> [Activity]
Give all of the data again exactly as written, omitting every image.

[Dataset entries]
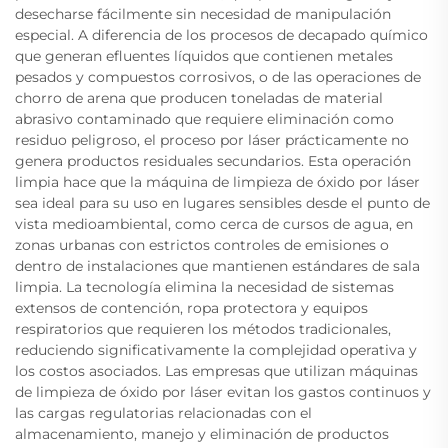
desecharse fácilmente sin necesidad de manipulación
especial. A diferencia de los procesos de decapado químico
que generan efluentes líquidos que contienen metales
pesados y compuestos corrosivos, o de las operaciones de
chorro de arena que producen toneladas de material
abrasivo contaminado que requiere eliminación como
residuo peligroso, el proceso por láser prácticamente no
genera productos residuales secundarios. Esta operación
limpia hace que la máquina de limpieza de óxido por láser
sea ideal para su uso en lugares sensibles desde el punto de
vista medioambiental, como cerca de cursos de agua, en
zonas urbanas con estrictos controles de emisiones o
dentro de instalaciones que mantienen estándares de sala
limpia. La tecnología elimina la necesidad de sistemas
extensos de contención, ropa protectora y equipos
respiratorios que requieren los métodos tradicionales,
reduciendo significativamente la complejidad operativa y
los costos asociados. Las empresas que utilizan máquinas
de limpieza de óxido por láser evitan los gastos continuos y
las cargas regulatorias relacionadas con el
almacenamiento, manejo y eliminación de productos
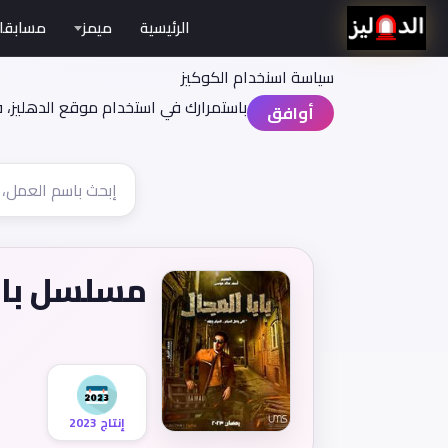
الرئيسية
ميمز
مسابقا
سياسة اسنخدام الكوكيز
باستمرارك في استخدام موقع الدهليز، 
أوافق
مسلسل بابا
إنتاج 2023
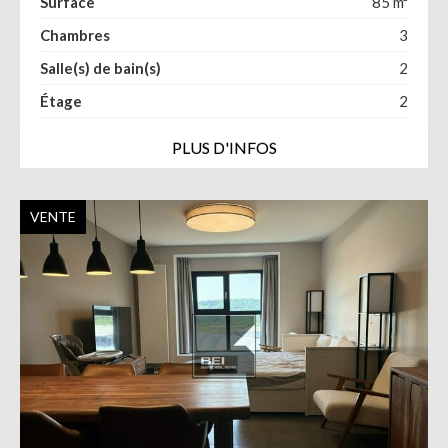
Surface
85
m²
Chambres
3
Salle(s) de bain(s)
2
Étage
2
PLUS D'INFOS
VENTE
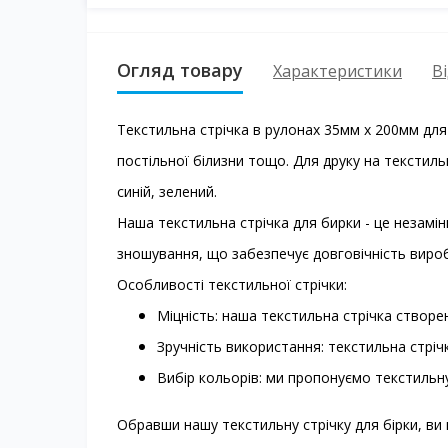
Огляд товару
Характеристики
Ві
Текстильна стрічка в рулонах 35мм х 200мм для
постільної білизни тощо. Для друку на текстиль
синій, зелений.
Наша текстильна стрічка для бирки - це незамінн
зношування, що забезпечує довговічність виробі
Особливості текстильної стрічки:
Міцність: наша текстильна стрічка створена
Зручність використання: текстильна стрічк
Вибір кольорів: ми пропонуємо текстильну
Обравши нашу текстильну стрічку для бірки, ви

> [Response to the task]
desecharse fácilmente sin necesidad de manipulación
especial. A diferencia de los procesos de decapado químico
que generan efluentes líquidos que contienen metales
pesados y compuestos corrosivos, o de las operaciones de
chorro de arena que producen toneladas de material
abrasivo contaminado que requiere eliminación como
residuo peligroso, el proceso por láser prácticamente no
genera productos residuales secundarios. Esta operación
limpia hace que la máquina de limpieza de óxido por láser
sea ideal para su uso en lugares sensibles desde el punto de
vista medioambiental, como cerca de cursos de agua, en
zonas urbanas con estrictos controles de emisiones o
dentro de instalaciones que mantienen estándares de sala
limpia. La tecnología elimina la necesidad de sistemas
extensos de contención, ropa protectora y equipos
respiratorios que requieren los métodos tradicionales,
reduciendo significativamente la complejidad operativa y
los costos asociados. Las empresas que utilizan máquinas
de limpieza de óxido por láser evitan los gastos continuos y
las cargas regulatorias relacionadas con el
almacenamiento, manejo y eliminación de productos
الرئيسية
ميمز
مسابقا
سياسة اسنخدام الكوكيز
باستمرارك في استخدام موقع الدهليز، 
أوافق
مسلسل بابا
إنتاج 2023
Surface
85
m²
Chambres
3
Salle(s) de bain(s)
2
Étage
2
PLUS D'INFOS
VENTE
Огляд товару
Характеристики
Ві
Текстильна стрічка в рулонах 35мм х 200мм для
постільної білизни тощо. Для друку на текстиль
синій, зелений.
Наша текстильна стрічка для бирки - це незамінн
зношування, що забезпечує довговічність виробі
Особливості текстильної стрічки:
Міцність: наша текстильна стрічка створена
Зручність використання: текстильна стрічк
Вибір кольорів: ми пропонуємо текстильну
Обравши нашу текстильну стрічку для бірки, ви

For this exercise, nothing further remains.